# Work request
Start to finish, write out the entries exactly, leaving the pictures aside.

Provided material below:

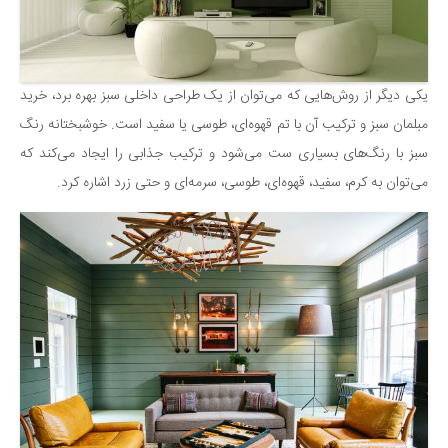
دانستنی‌ها
بازی
طنز
یکی دیگر از روش‌هایی که می‌توان از یک طراحی داخلی سبز بهره برد، خرید
مبلمان سبز و ترکیب آن با تم قهوه‌ای، طوسی یا سفید است. خوشبختانه رنگ
فال
سبز با رنگ‌های بسیاری ست می‌شود و ترکیب جذابی را ایجاد می‌کند که
مسابقه
می‌توان به کرم، سفید، قهوه‌ای، طوسی، سرمه‌ای و حتی زرد اشاره کرد.
اخبار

End of Provided material.

# Answer section
دانستنی‌ها
بازی
طنز
یکی دیگر از روش‌هایی که می‌توان از یک طراحی داخلی سبز بهره برد، خرید
مبلمان سبز و ترکیب آن با تم قهوه‌ای، طوسی یا سفید است. خوشبختانه رنگ
فال
سبز با رنگ‌های بسیاری ست می‌شود و ترکیب جذابی را ایجاد می‌کند که
مسابقه
می‌توان به کرم، سفید، قهوه‌ای، طوسی، سرمه‌ای و حتی زرد اشاره کرد.
اخبار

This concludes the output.